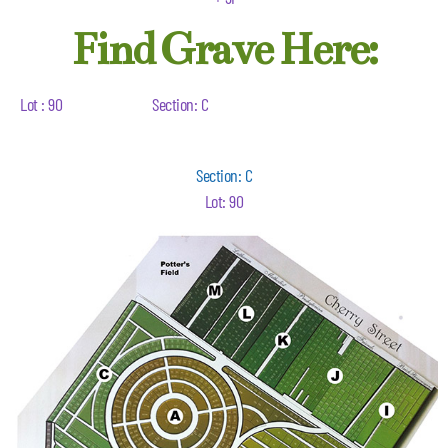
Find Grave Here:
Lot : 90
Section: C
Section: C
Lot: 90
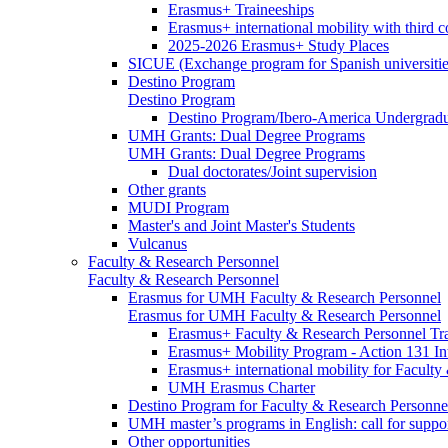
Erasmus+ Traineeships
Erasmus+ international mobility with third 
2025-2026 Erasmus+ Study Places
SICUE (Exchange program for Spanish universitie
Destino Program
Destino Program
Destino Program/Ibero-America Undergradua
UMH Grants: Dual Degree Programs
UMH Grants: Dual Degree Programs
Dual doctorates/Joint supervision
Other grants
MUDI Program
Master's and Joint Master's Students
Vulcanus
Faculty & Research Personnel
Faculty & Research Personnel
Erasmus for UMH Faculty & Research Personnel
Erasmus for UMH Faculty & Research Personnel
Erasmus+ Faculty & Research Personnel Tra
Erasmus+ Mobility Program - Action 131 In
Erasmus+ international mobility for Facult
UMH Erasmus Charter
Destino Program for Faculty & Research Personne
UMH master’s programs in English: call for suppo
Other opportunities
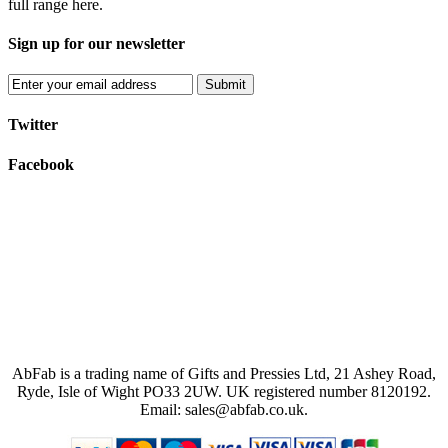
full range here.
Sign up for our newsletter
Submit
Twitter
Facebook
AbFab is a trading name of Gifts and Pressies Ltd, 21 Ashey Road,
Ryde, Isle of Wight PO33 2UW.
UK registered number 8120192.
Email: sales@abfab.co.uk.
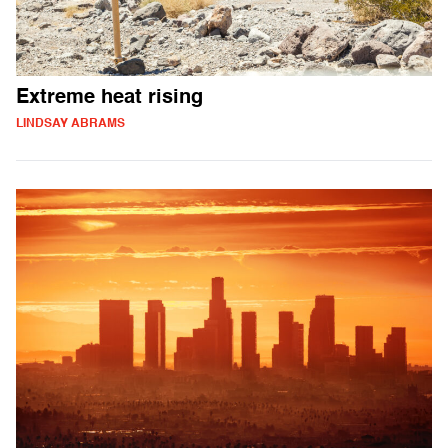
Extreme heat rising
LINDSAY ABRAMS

◇ ◇ ◇ ◇

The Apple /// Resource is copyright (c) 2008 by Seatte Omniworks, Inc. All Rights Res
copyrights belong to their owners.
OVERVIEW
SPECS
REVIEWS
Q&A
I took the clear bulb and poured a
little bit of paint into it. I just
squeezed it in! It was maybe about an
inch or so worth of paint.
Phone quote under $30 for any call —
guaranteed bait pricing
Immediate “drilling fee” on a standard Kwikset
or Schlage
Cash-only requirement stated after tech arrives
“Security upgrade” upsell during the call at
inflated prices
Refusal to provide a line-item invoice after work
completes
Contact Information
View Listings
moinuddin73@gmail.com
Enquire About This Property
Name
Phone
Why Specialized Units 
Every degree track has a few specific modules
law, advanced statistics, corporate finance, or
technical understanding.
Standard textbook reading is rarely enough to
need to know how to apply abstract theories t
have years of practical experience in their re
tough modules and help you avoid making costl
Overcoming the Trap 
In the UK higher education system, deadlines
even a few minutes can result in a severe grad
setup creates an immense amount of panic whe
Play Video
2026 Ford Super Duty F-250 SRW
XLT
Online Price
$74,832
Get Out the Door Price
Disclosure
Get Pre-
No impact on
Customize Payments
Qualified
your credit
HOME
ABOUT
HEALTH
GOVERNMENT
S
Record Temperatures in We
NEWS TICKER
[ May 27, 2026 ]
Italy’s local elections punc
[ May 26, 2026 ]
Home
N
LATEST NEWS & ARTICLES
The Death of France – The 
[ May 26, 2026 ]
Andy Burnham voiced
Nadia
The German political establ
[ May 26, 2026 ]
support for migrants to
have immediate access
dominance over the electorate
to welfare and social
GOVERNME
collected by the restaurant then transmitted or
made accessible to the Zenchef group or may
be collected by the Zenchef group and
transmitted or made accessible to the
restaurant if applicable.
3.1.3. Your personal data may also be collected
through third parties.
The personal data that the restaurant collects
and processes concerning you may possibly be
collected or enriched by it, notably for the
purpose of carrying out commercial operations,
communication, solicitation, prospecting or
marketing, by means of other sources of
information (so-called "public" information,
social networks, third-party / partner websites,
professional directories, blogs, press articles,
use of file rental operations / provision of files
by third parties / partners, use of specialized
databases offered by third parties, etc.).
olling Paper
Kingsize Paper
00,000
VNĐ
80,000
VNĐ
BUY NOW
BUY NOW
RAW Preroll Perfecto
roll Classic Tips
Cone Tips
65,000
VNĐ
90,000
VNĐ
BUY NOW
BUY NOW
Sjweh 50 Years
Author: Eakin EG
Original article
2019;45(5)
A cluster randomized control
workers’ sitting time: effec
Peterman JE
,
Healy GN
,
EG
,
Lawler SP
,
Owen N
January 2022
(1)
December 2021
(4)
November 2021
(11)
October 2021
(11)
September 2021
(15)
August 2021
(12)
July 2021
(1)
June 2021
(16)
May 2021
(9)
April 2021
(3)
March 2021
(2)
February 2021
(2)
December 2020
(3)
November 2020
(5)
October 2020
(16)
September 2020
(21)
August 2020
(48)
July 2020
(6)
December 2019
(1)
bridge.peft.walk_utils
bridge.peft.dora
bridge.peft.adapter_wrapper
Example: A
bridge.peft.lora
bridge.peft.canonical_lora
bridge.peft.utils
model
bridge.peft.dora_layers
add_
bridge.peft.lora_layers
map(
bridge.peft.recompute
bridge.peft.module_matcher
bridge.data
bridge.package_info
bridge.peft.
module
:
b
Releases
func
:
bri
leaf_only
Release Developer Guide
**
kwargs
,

◇ ◇ ◇ ◇

• **Problem requirements**
In the entries above, count each line with "made"; reply with the total only.

• **Output for this task**
2